**WHAT NEEDS TO BE DONE:**
Scan the entries below for the word "perché" and copy every line where it turns up.

━━━━━ DATA EXTRACTS

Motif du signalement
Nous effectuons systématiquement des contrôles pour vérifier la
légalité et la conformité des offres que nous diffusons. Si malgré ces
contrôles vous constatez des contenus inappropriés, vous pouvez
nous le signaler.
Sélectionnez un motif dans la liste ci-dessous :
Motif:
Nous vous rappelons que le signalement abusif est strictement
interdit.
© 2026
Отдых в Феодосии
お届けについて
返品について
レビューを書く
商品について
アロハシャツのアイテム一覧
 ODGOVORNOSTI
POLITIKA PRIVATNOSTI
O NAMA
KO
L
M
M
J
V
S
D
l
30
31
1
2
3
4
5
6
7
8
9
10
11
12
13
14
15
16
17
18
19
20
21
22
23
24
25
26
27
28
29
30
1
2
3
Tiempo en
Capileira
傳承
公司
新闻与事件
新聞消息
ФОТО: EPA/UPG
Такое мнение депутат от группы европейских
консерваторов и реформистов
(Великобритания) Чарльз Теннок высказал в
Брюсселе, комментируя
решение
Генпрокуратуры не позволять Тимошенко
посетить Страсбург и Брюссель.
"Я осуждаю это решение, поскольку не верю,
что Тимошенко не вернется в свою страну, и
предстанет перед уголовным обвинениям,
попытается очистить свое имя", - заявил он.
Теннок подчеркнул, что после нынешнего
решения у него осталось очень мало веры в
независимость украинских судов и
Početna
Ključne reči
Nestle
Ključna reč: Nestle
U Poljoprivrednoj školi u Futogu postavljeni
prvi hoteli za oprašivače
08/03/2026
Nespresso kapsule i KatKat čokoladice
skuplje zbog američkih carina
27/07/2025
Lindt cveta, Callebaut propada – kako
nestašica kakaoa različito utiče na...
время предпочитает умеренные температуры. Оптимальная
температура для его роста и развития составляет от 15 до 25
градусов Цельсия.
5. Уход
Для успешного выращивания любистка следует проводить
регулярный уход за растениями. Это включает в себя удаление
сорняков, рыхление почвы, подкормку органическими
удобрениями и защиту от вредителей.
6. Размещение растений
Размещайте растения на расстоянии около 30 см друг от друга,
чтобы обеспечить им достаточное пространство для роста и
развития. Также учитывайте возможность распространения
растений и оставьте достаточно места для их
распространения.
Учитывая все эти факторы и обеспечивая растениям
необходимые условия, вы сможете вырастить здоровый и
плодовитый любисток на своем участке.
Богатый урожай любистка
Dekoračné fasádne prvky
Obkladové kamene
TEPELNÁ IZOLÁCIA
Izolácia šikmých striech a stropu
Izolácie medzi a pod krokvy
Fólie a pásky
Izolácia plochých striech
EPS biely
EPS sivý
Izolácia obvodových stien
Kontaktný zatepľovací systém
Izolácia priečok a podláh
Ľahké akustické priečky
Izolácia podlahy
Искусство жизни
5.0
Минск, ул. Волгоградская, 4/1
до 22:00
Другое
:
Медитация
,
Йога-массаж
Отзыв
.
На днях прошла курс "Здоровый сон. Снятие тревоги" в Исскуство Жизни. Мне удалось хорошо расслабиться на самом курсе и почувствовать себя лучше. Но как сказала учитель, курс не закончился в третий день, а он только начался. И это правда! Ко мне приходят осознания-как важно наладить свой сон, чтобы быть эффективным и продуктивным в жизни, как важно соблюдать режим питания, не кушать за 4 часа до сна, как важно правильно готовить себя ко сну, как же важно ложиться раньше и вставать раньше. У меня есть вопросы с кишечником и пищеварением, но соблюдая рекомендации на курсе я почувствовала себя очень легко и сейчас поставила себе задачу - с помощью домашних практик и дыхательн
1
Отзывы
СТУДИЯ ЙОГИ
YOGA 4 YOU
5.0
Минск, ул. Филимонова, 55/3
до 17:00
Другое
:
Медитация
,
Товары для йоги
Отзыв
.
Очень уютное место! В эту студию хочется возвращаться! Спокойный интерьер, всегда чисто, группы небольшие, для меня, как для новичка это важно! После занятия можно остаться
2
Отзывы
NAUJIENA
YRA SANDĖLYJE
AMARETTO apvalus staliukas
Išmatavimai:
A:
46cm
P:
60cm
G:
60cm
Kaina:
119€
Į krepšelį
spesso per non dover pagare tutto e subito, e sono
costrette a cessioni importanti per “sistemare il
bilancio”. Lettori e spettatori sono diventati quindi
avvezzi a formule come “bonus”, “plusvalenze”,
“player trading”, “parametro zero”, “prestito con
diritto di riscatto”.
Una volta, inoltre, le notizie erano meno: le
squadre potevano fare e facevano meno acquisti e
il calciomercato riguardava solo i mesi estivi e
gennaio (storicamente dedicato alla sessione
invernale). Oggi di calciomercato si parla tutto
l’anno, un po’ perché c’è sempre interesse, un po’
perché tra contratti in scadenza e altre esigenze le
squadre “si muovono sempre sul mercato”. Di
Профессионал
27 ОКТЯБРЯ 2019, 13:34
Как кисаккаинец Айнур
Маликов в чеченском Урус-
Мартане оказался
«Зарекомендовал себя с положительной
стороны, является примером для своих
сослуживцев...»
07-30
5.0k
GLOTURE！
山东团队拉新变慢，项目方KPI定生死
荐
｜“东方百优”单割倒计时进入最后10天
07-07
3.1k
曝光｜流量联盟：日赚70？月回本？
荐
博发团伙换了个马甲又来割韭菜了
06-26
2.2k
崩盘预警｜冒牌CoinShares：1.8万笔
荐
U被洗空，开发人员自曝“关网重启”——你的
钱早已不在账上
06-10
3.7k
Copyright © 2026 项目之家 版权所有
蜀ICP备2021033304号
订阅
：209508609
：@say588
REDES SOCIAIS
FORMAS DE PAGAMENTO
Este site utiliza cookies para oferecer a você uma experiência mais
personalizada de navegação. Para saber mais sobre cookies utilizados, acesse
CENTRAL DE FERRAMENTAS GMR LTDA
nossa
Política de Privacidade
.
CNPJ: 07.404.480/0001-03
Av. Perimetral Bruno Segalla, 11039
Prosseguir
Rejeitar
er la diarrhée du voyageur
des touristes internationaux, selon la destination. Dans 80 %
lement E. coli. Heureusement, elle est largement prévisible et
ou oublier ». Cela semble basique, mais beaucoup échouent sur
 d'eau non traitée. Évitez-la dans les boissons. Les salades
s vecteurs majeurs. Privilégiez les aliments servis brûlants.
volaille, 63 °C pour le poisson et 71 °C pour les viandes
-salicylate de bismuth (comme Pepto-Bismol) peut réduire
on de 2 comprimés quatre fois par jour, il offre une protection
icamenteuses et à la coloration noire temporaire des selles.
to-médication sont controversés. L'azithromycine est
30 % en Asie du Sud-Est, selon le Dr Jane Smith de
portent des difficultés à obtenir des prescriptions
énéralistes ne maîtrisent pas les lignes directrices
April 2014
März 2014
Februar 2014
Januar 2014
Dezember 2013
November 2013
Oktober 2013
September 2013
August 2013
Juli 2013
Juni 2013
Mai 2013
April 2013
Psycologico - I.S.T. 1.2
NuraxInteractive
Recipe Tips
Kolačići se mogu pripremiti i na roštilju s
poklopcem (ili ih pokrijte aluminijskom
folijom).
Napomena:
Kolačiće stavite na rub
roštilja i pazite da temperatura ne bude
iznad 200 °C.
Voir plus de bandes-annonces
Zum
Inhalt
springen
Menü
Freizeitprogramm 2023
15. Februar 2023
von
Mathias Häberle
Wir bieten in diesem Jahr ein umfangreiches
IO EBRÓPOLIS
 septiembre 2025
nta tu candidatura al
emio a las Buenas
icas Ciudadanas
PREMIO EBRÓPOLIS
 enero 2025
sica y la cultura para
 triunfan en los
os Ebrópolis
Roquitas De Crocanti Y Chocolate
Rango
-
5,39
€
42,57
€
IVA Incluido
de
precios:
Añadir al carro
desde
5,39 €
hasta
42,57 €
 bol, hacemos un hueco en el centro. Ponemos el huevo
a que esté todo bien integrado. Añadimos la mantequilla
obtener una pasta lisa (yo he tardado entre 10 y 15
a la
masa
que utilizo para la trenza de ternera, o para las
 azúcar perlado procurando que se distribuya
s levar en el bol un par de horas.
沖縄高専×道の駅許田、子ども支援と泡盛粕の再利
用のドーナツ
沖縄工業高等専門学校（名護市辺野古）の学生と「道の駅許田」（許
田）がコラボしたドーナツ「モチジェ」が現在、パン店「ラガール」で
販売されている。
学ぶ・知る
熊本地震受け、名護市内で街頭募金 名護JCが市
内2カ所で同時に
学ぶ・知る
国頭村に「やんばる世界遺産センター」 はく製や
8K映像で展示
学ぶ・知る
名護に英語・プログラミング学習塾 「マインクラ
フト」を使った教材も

━━━━━━━━━━

**SOLUTION BELOW:**
l’anno, un po’ perché c’è sempre interesse, un po’
perché tra contratti in scadenza e altre esigenze le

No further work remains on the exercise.